Cyril maintained his role of careless good humour with increasing difficulty.
It was not until he and Ina were alone at last in their own room with the door shut that the smile came off. Ina, at the dressing-table, saw his face come up out of the shadowed glass like a drowned face coming up out of water. Only the bedside light was on, with its frayed green shade. Cyril had bought it once when he won some money on a horse. He said the glare of the overhead light hurt his eyes, so Ina had the bedside lamp for a birthday present. It gave the room an underwater look. Cyril’s face floated up in the glass.
“What a lot of nonsense women talk.”
She turned round with a nervous start. His voice was cutting, the smile quite gone.
“Cyril!”
He made an angry sound.
“Don’t Cyril me! I’ve had enough of your chatter! And don’t start crying and making a noise for everyone to hear. You’ve got to make Marian see reason.”
“But, Cyril-”
“You’ve got to make her see reason. I never heard anything so insulting in my life-she comes in for all that money, and she has the nerve to say she’s going to keep it for herself!”
“Oh, Cyril!”
“Will you be quiet! Do you want her to hear you? She’s going to give you an allowance-one hundred a year out of two thousand! What does that mean? Will it give us a home? Will it give me a job? Will it give me my proper position as your husband? All it does is to keep you under her thumb the way you’ve always been, and give her the say-so in everything. A nice position, I must say! But I’m not putting up with it. Do you hear-I’m not putting up with it!”
Ina sat leaning against the dressing-table with the tilted oval glass at her back. It reflected her cloudy dark hair, the turn of her shoulder. Her hand with the comb in it had dropped to her lap. She had bought a new one that afternoon, but this was the old broken thing she had used for years. Whether her face was quite drained of colour, or whether it was only the effect of the light, it had an exasperating effect upon Cyril Felton. A man expected to be able to put a few plain facts before his wife without her staring at him like a ghost. He took an angry step to the bedside and tilted the old green shade to clear the light. It struck full on Ina’s face and showed it colourless.
“But, Cyril-”
He came over and took her by the wrist.
“Don’t keep yapping at me! You’ve got to talk to Marian- make her see reason. You can do it if you like. You’ve only got to let her see how you feel about it. After all, it’s what’s fair. A thousand a year each-what does she want with more than that? She wouldn’t know how to spend it.”

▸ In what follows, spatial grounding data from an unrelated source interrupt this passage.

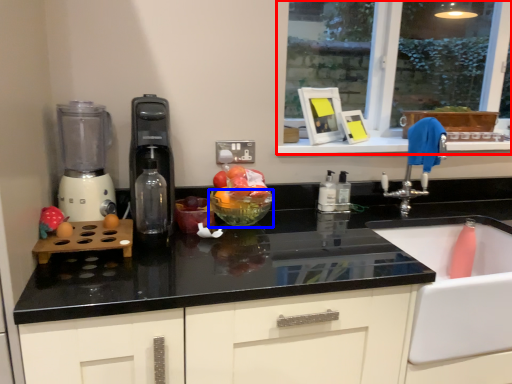 Question: Among these objects, which one is farthest to the camera, window (highlighted by a red box) or glass bowl (highlighted by a blue box)?

Choices:
 (A) window
 (B) glass bowl

Answer: (A) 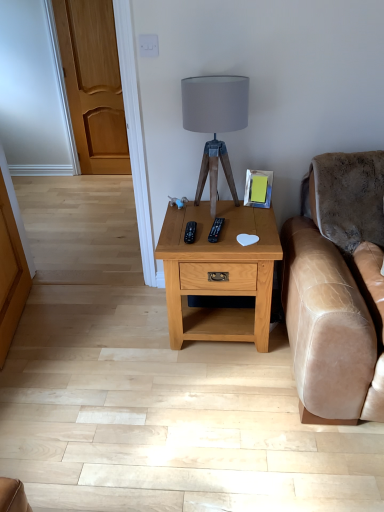 The image size is (384, 512). In order to click on empty space that is ontop of light brown wood nightstand at center (from a real-world perspective) in this screenshot , I will do `click(220, 217)`. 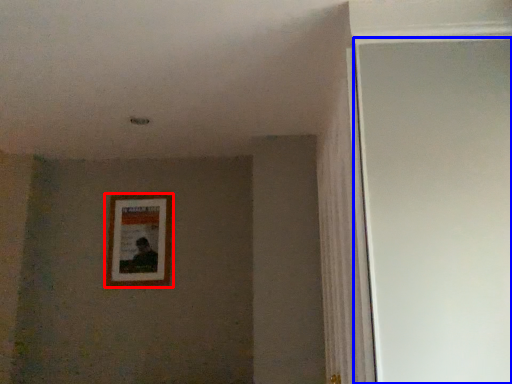 Question: Among these objects, which one is nearest to the camera, picture frame (highlighted by a red box) or glass door (highlighted by a blue box)?

Choices:
 (A) picture frame
 (B) glass door

Answer: (B) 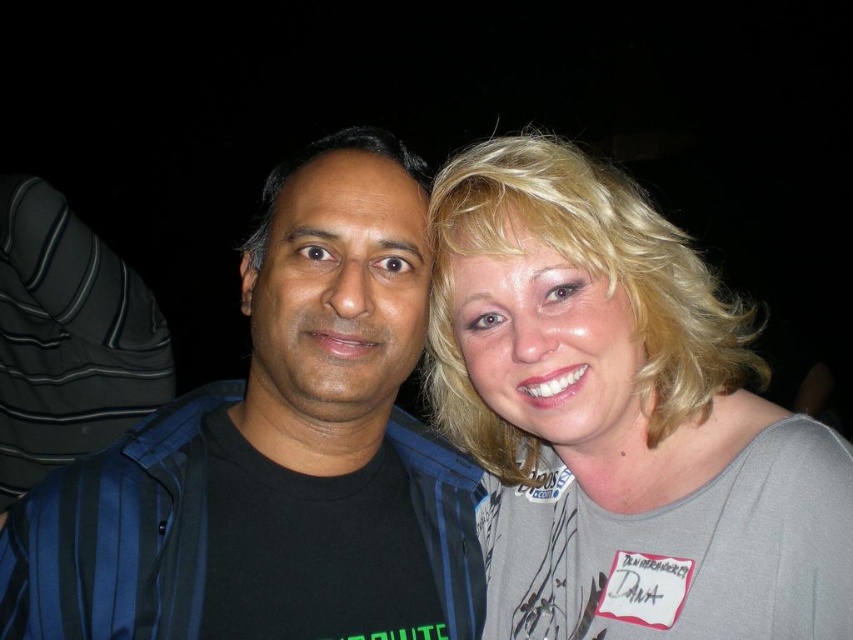 You are a photographer setting up for a group photo. You notice the gray fabric shirt at upper right and the black matte jacket at left in the frame. Which clothing item appears taller in the image?

The gray fabric shirt at upper right has a greater height compared to the black matte jacket at left, so it appears taller in the image. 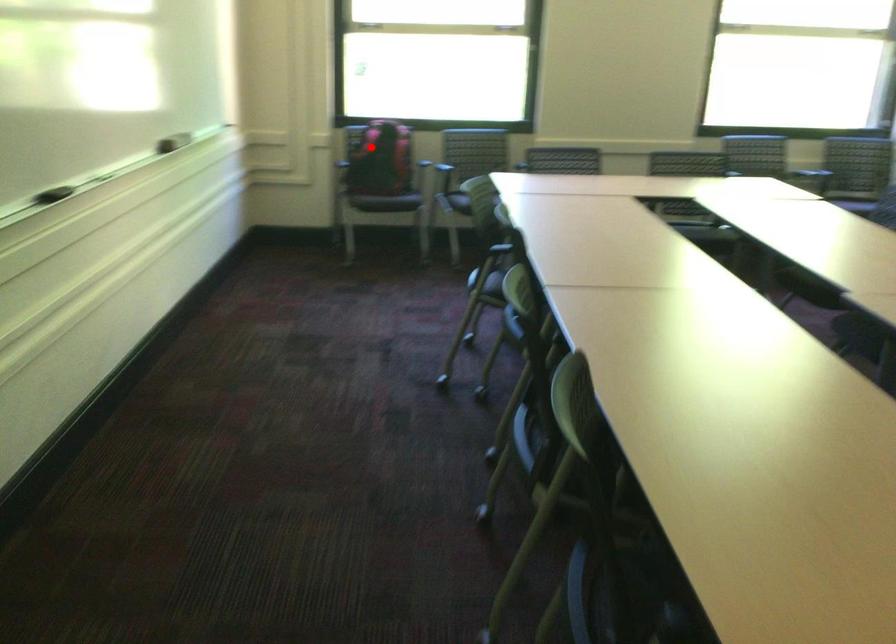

His tone had moderated. The clasp on her wrist was almost a caress. She relaxed into a sigh and made the most profound remark of her life.
“You can always spend money.”
He laughed.
“That’s right-all we want is to have it to spend! She can’t just keep you hanging on like a sort of pensioner-it isn’t decent. She’ll have to give you your share. Come-you’ll have a try-put up a good show for us-try a spot of crying and say you can’t live without me. Come, Ina-it’s up to you. If it comes off, I’ll give you the time of your life.”
Ina felt an immense fatigue. She hadn’t been tired all day, but the pleasure and the excitement which had kept her up were gone. It sounded all right the way Cyril said it, but deep inside her she knew that Marian wouldn’t be moved about the money. Cyril wouldn’t get a penny of it, and nothing she could do or say would alter that. She felt so tired that she would have liked to lie down and die-much too tired to be made love to. But by the time that Cyril had talked himself into believing that Marian could be persuaded into handing over a thousand a year he was in the mood for making love.
She was sinking into an exhausted sleep, when his voice broke in upon the beginning of a dream. She heard words, but they didn’t seem to mean anything. He repeated them with insistence.
“What’s the matter with you? Can’t you hear what I’m saying? That money that Marian has come in for-”
Ina blinked and turned. His hand was on her shoulder, shaking her. The words were there. She groped for a meaning.
“Money-”
Cyril swore under his breath.
“Your Uncle Martin’s money-if Marian had been killed in that accident, who’d have got it?”
She blinked again, and woke up.
“I should-half of it. The rest would go back-to the relations-if Marian-had been-killed.”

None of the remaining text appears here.